** Opening Input data block **

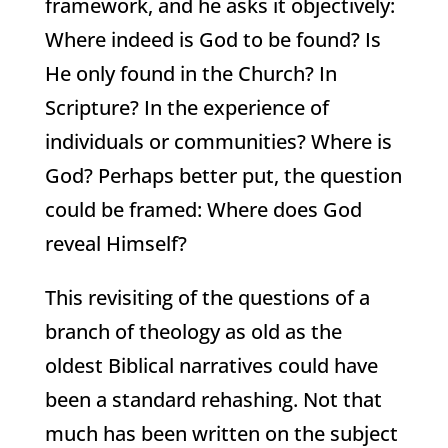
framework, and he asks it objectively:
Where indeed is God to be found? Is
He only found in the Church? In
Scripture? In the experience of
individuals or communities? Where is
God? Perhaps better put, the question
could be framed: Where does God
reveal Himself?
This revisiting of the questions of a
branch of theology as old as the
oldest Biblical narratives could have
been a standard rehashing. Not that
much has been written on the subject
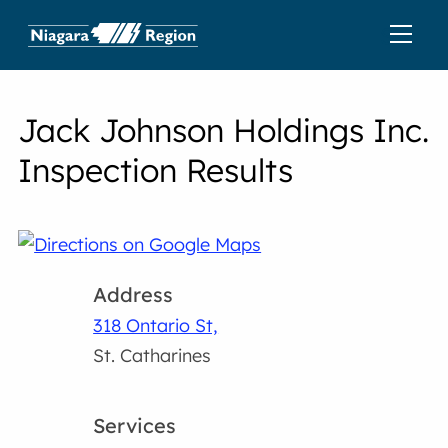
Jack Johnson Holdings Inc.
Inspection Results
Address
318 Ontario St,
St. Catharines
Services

** Closing Input data block **
** Opening Input data block **

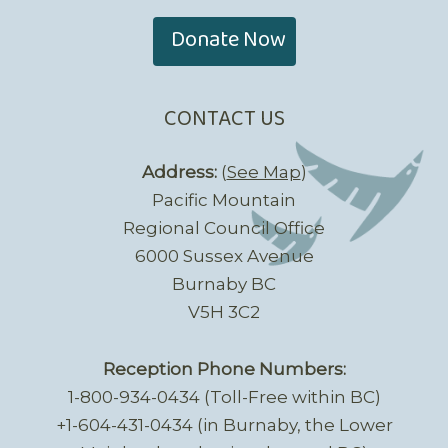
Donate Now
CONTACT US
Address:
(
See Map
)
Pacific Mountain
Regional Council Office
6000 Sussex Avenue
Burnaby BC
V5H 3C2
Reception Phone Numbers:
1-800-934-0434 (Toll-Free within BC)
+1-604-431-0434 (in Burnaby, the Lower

** Closing Input data block **
** Opening Input data block **

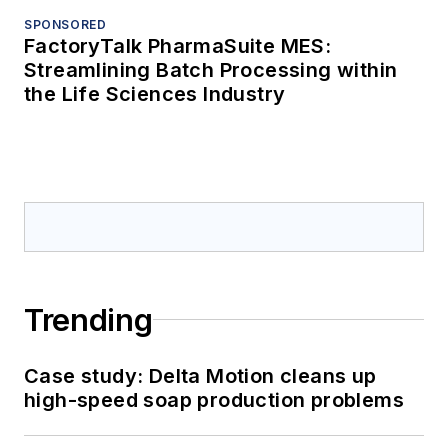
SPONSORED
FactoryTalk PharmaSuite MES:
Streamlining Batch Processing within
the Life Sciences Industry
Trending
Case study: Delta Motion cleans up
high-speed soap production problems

** Closing Input data block **

What needs to be done: Would you please repeat exactly the lines above, starting at the line with "framework, and he" and stopping at the line with "reveal Himself?", both included?

Task result:
framework, and he asks it objectively:
Where indeed is God to be found? Is
He only found in the Church? In
Scripture? In the experience of
individuals or communities? Where is
God? Perhaps better put, the question
could be framed: Where does God
reveal Himself?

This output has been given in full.